Months were spent in musuem basements, next to the ghostly skeletal remains of our lost biodiversity, measuring fossil Leiopelma frog bones. Photos by Luke Easton.

Probably the most startling discovery, and the one with the biggest conservation management implications, is that Archey’s, Hamilton’s and Maud Island Frogs are probably the same species, not three separate species as currently known. There is no morphological difference between these three frogs, supported by a lack of genetic divergence between these species, based off modern DNA. Ongoing ancient DNA research is currently underway to see if this pattern holds but it’s already clear that the distribution was much wider prior to Polynesian arrival in New Zealand, opening up the possibility of translocations and genetic rescue of inbred populations. In the meantime, we may need to think about a new common name for this frog to avoid confusion.

 

frog
Will the real frog please stand up….Morphological and modern genetic evidence suggest that Archey’s (left), Hamilton’s (middle) and Maud Island (right) Frogs are the same species. Photos by Luke Easton, Phil Bishop and Steve Reilly.

 

But what could possibly have caused this contemporary disjunct distribution? It’s likely that ancestral frogs were widespread around the North Island and northern South Island during the height of the last Ice Age. Rising sea levels due to melting polar ice caps isolated some frog populations on Stephens and Maud Islands, with the latter arrival of Polynesians causing the extinction of intervening populations, resulting in the distribution we know today.

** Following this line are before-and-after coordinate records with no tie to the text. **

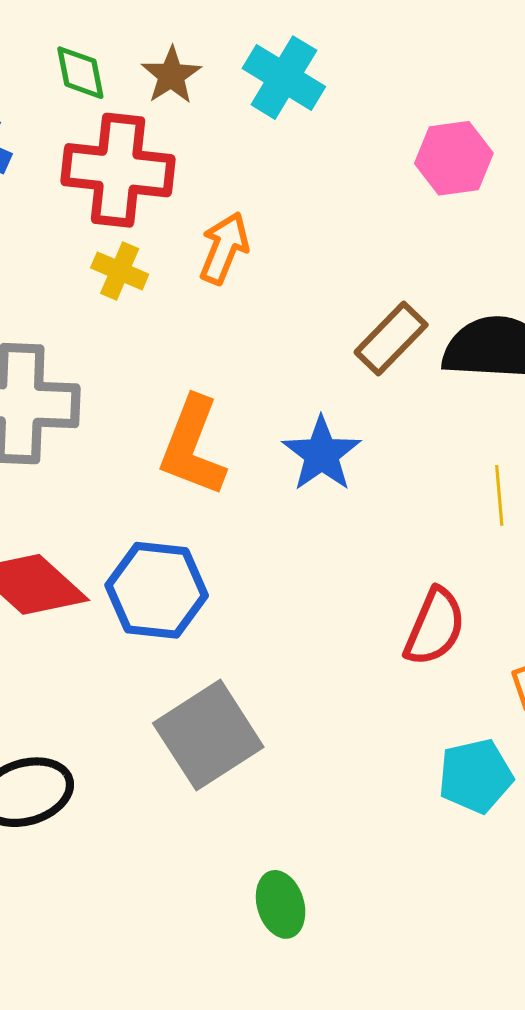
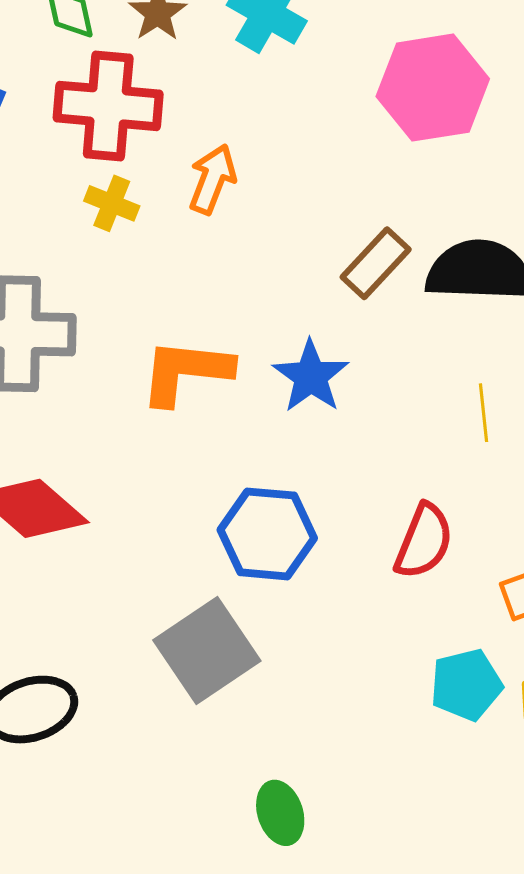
pink hexagon: (454, 158) -> (433, 88), size x1.5
orange L-shape: (193, 446) -> (186, 372), turned 76
blue hexagon: (157, 590) -> (267, 534), moved

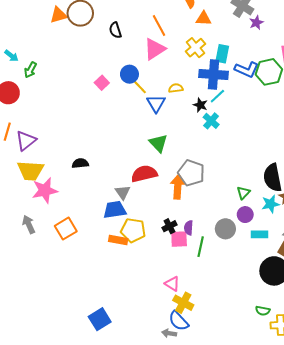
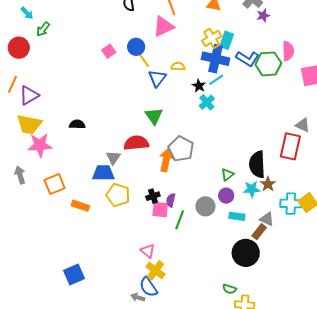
yellow cross: (195, 48) -> (212, 38), moved
orange rectangle: (118, 240) -> (80, 206), moved

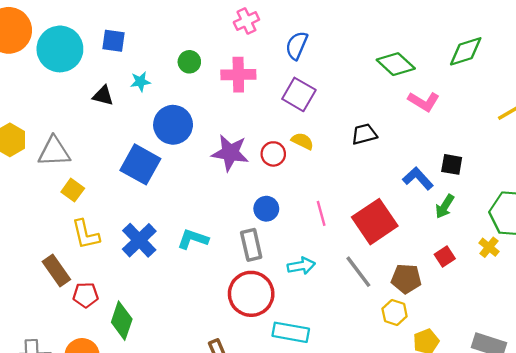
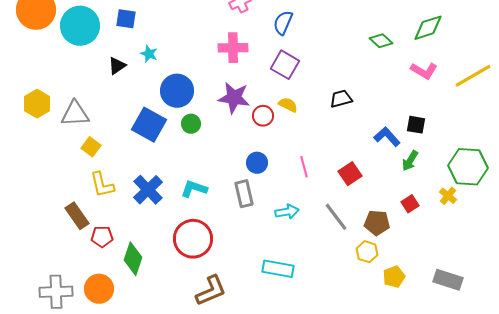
green circle: (189, 62) -> (191, 124), moved
green diamond: (396, 64) -> (381, 41), moved, size x0.7
cyan star: (140, 82) -> (149, 54), turned 30
black triangle: (103, 96) -> (117, 66), turned -48
pink L-shape: (424, 101) -> (424, 71), moved
purple star: (230, 153) -> (234, 98), moved
red square: (375, 222) -> (350, 174), size x0.6
red circle: (251, 294) -> (193, 239), moved

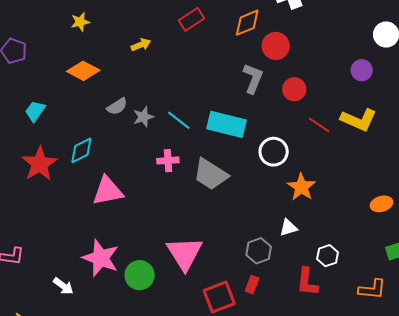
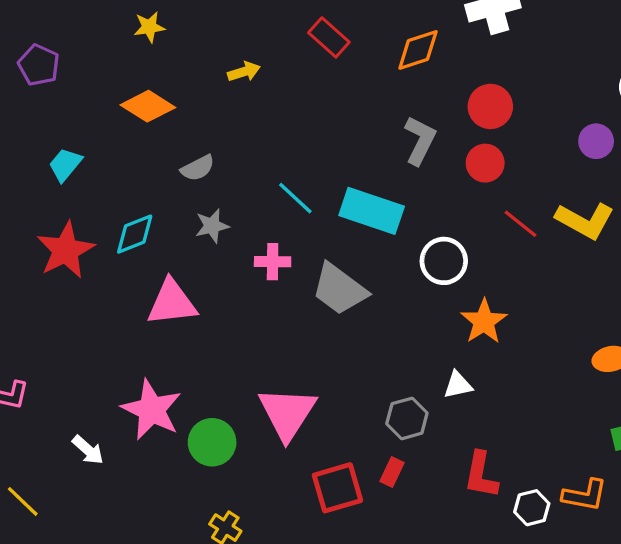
red rectangle: (192, 19) -> (329, 37), turned 70
red circle: (276, 46) -> (490, 106), moved
gray star: (143, 117) -> (212, 226), moved
white hexagon: (328, 256) -> (532, 508), moved

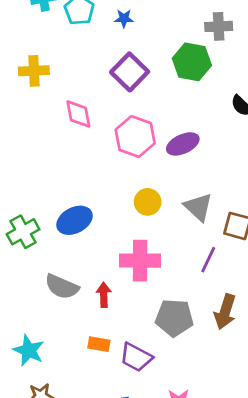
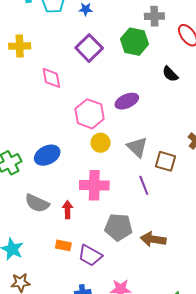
pink hexagon: (135, 136) -> (90, 114), moved
purple line: (208, 260) -> (144, 185), turned -48
brown arrow: (225, 312) -> (153, 239), moved, turned 80

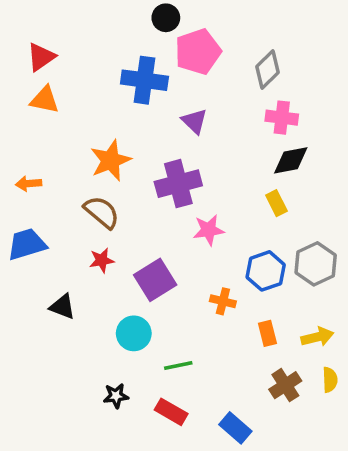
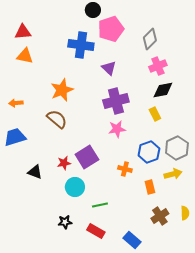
red triangle: (41, 57) -> (23, 32), turned 30
pink cross: (282, 118) -> (158, 66), turned -30
purple cross: (178, 184) -> (116, 101), moved
red star: (102, 260) -> (64, 163), moved
yellow arrow: (317, 337) -> (173, 174), moved

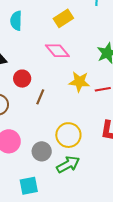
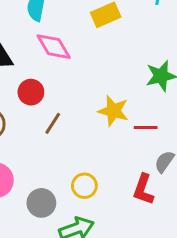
pink diamond: (57, 51) -> (54, 47), moved
yellow circle: (68, 135) -> (84, 186), size x0.7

Further ancient DNA research will also settle the debate over whether isolated Hochstetter’s Frog populations are different subspecies or management units. As well as informing species conservation, the impact of Polynesians may have been far greater than ever thought. The morphological analysis showed that the extinct Markham’s Frog (L. markhami) may represent numerous cryptic taxa, rather than one widespread taxon, as a result of glacier driven evolution (i.e. glacial ice during the height of the last Ice Age promoting the evolution of biodiversity through isolation in glacial refugia…think of the characters in the movie Ice Age migrating south to escape the oncoming long winter). Ancient DNA will no doubt shed light on this interesting pattern.

The key to the present, and I would argue, the future, is the past. Palaeontology and ancient DNA have the ability to radically change our knowledge of the biological heritage of New Zealand unique biodiversity. These precious frog bones from Martinborough’s Cave of Bones, and other fossil localities, so often neglected in the pursuit of larger, more charismatic species, are a treasure trove of information on New Zealand pre-human past. The growing field of Conservation Palaeontology has the ability to inform conservation management decisions, and provide answers to some of the hard questions facing conservation practitioners and ecosanctuaries, such as whether conservation efforts are classified as ecological restoration or stamp collecting of endangered species. Only time and further ancient DNA research will tell…

Luke Easton’s paper ‘Testing species limits of New Zealand’s leiopelmatid frogs through morphometric analyses’ has just been awarded the Department of Zoology Fairlea Prize for the best paper by a male postgraduate student.